Walk to a sink, in a kitchen or a bathroom, and turn on the faucet. Unless the drain is plugged or you have serious plumbing problems, the water is going to flow out of the bottom of the sink, down the drain, and the water won’t rise beyond a certain level.
It turns out that the same thing happens in our body’s cells all the time, with chemicals that act as messengers between different parts of our body. Just as there are sources that produce those chemical messengers, there are drains that whisk away those chemicals after they’ve served their purpose.
Dr. Joseph Beavo, professor of pharmacology at the UW, studies those drains. They’re chemical compounds known as phosphodiesterases, or PDEs, that help get rid of cellular messengers. Beavo will discuss his research on PDEs in this month’s Science in Medicine Lecture.
The basis for the study of PDEs came in the 1960s, when Dr. Earl Sutherland, Jr. proposed his theory that some hormones and other messengers within the body can communicate between cells without ever penetrating the cell wall. That is, they act as first messengers, stopping at the cell wall and transmitting signals to second messengers inside the cell. The first of the second-messenger molecules that Sutherland discovered was cyclic AMP, and he later won the Nobel Prize for his work.
Many scientists began studying how those second messengers inside cells were created, and what regulated their production.
“Our work has focused mostly on the degradation of these second messengers, which it turns out is just as important as their synthesis,” said Beavo.
That’s where PDEs come into the picture. PDEs act on those second messengers by breaking a chemical connection known as phosphodiester bond. When you break that bond, the messenger is inactivated, and it later gets taken up by the body and recycled into other compounds.
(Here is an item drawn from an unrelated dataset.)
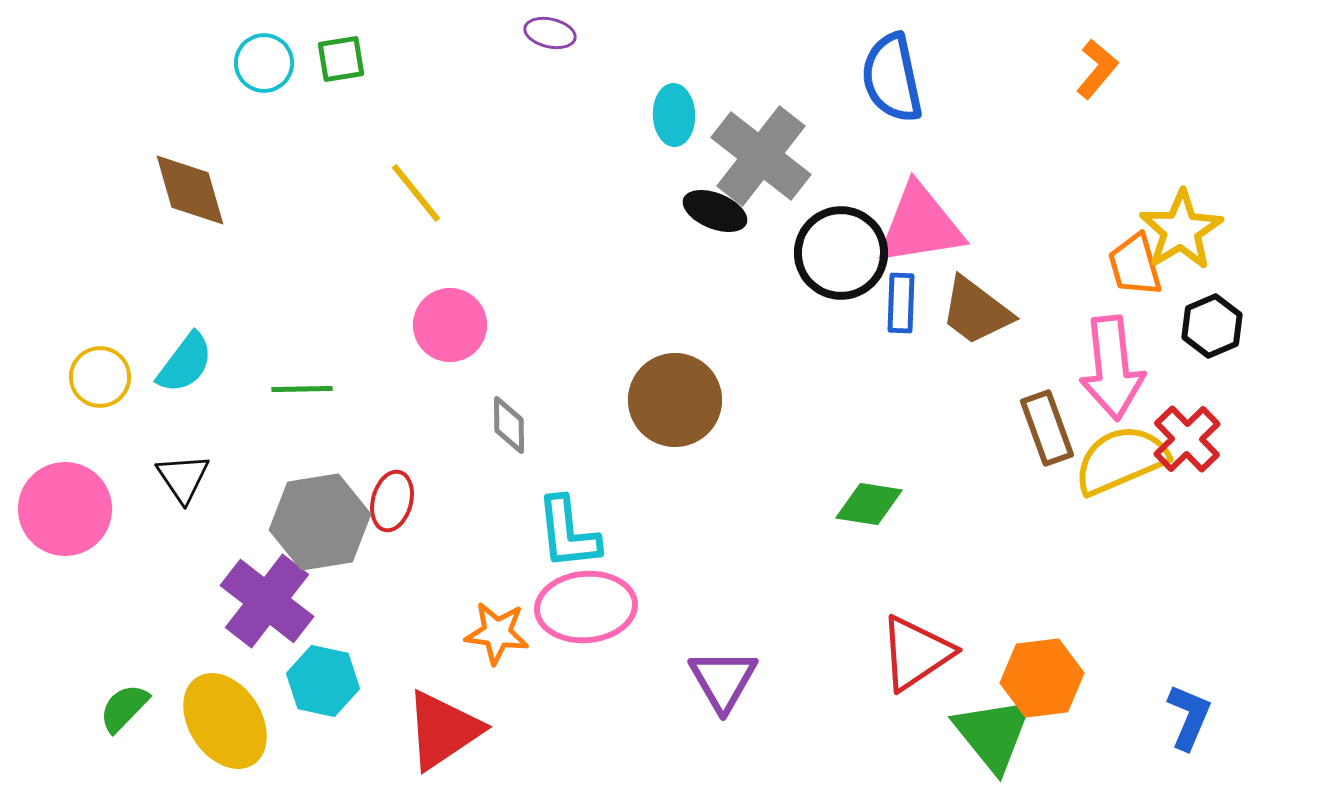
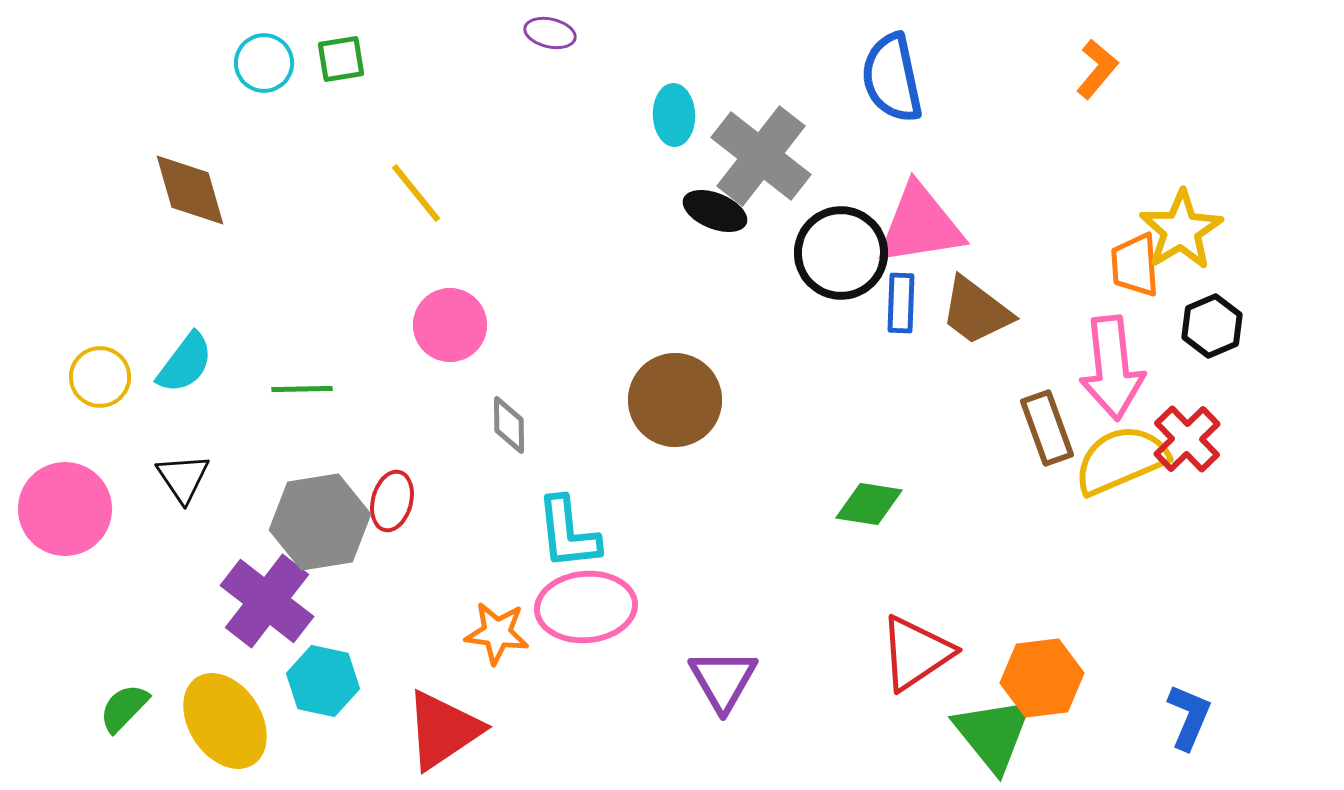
orange trapezoid at (1135, 265): rotated 12 degrees clockwise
But why are PDEs so important? It turns out that being able to control the body’s version of the sink-stopper can be a powerful tool in treating some illnesses. Second messengers like cyclic AMP and cyclic GMP appear all over the body, and play vital roles in processes like vision and light reception, hormone secretion, and the steady beating of the human heart.
If one of those processes is out of balance, then having the ability to control the levels of second messengers in cells can help get the process back to normal. A drug that inhibits PDEs works like putting a stopper into the cell’s drain, and the second messengers build up. That can help restore a cycle that had slowed down or become irregular.
Some of the most high-profile examples of PDE inhibitors are drugs like Viagra, Cialis, and Levitra, which are used to treat erectile dysfunction by allowing cyclic GMP to build up in penile smooth muscle cells, increasing blood flow to the penis.
Another common PDE inhibitor is theophylline, which helps dilate bronchial muscles and open up obstructed breathing pathways in patients with asthma or pulmonary disease.
For many years scientists have done quite a bit of research into PDE inhibitors, and now some researchers are looking at creating PDE activators.
“A PDE activator could work just like a beta blocker for treating heart problems,” said Beavo.
Beta blocker drugs are used to treat heart disease symptoms like high blood pressure and elevated heart rate. They block the action of hormones that speed up heart rate and increase blood pressure. In principle, PDE activators could do much the same thing, by reducing the level of second messengers in heart muscle cells, thereby decreasing the force and rate of the heart beat.
Beavo and his colleagues are looking at new ways to regulate PDEs in the body. One area of research focuses on regulating an individual PDE – one of the several dozen types – in a cell without affecting others in the same cell. They hope to develop drugs that can knock out one or more of the 22 genes that regulate production of the various PDEs.
His group is also using sophisticated techniques, like X-ray crystallography, that can provide images of chemical structures at the molecular level. They hope that by learning more about PDE structure, they can better understand how those compounds that bind to PDEs affect their function.
Beavo will discuss the latest in research on PDEs in the Distinguished Science in Medicine Lecture, titled “Phosphodiesterases: From Lab Bench to Bedside,” which will be held at 1 p.m., Thursday, May 19, in Hogness Auditorium, Room A-420 of the UW Health Sciences Center.